To evaluate the expression [tex]\(\frac{16 - x^2}{6x}\)[/tex] within the interval [tex]\((-5, -3)\)[/tex], we need to examine the behavior of this expression at the endpoints of the interval and possibly within the interval. Here's the step-by-step solution:
1. Evaluate at the Endpoints:
- Calculate the value of the expression at [tex]\(x = -5\)[/tex].
- Calculate the value of the expression at [tex]\(x = -3\)[/tex].
2. Step-by-step Calculation:
i.

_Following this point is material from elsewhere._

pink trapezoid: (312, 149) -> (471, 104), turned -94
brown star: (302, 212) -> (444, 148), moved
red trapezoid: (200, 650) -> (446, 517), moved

For [tex]\(x = -5\)[/tex]:
[tex]\[
\frac{16 - (-5)^2}{6 \cdot (-5)} = \frac{16 - 25}{-30} = \frac{-9}{-30} = \frac{9}{30} = \frac{3}{10}
\][/tex]
ii. For [tex]\(x = -3\)[/tex]:
[tex]\[
\frac{16 - (-3)^2}{6 \cdot (-3)} = \frac{16 - 9}{-18} = \frac{7}{-18} = -\frac{7}{18}
\][/tex]
3. Evaluate Within the Interval:
- The expression [tex]\(\frac{16 - x^2}{6x}\)[/tex] is a rational function. Since the function is continuous and differentiable on the open interval [tex]\((-5, -3)\)[/tex], we do not expect any jumps or undefined points within this interval.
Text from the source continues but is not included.